Dependably, cookbooks nourish beginner and seasoned home cooks with stories that inspire you to reflect and learn more of the world while encouraging you to try a new recipe. This year’s new crop is no different. Whether you’re cooking for your family, your friends, or yourself, there is a book for everyone to curl up with.
Illyanna Maisonet, Ten Speed Press, $30, bookshop.org
Illyanna Maisonet doesn’t have a single word to define Puerto Rican food — maybe sofrito, the herb paste that’s “the bedrock of our cuisine,” if forced to choose one. That’s because it can’t be simplified into a neat little box. The cuisine reflects the colonialism that led to its diversity.
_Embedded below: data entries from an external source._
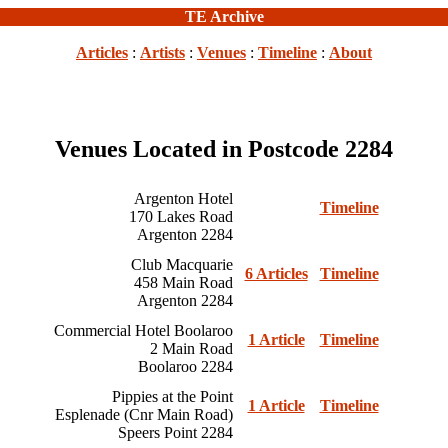
TE Archive
Articles
:
Artists
:
Venues
:
Timeline
:
About
Venues Located in Postcode 2284
Argenton Hotel
Timeline
170 Lakes Road
Argenton 2284
Club Macquarie
6 Articles
Timeline
458 Main Road
Argenton 2284
Commercial Hotel Boolaroo
1 Article
Timeline
2 Main Road
Boolaroo 2284
Pippies at the Point
1 Article
Timeline
Esplenade (Cnr Main Road)
Speers Point 2284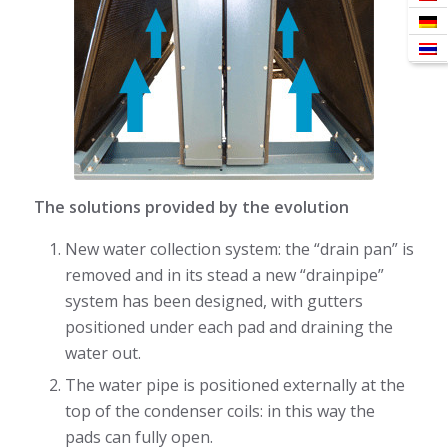
The solutions provided by the evolution
New water collection system: the “drain pan” is
removed and in its stead a new “drainpipe”
system has been designed, with gutters
positioned under each pad and draining the
water out.
The water pipe is positioned externally at the
top of the condenser coils: in this way the
pads can fully open.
In this conversational cookbook, you will find a love letter to the Island’s culinary traditions. Maisonet beautifully weaves in family history, values, and memories to bring readers a Diasporican cookbook — referring to “the 5.5 million people living Stateside who continue to cook the food of our homeland,” according to the author. The cookbook is a tribute to the tribe of Ni De Aquí Ni De Allá — “not from here, not from there” to your kitchen.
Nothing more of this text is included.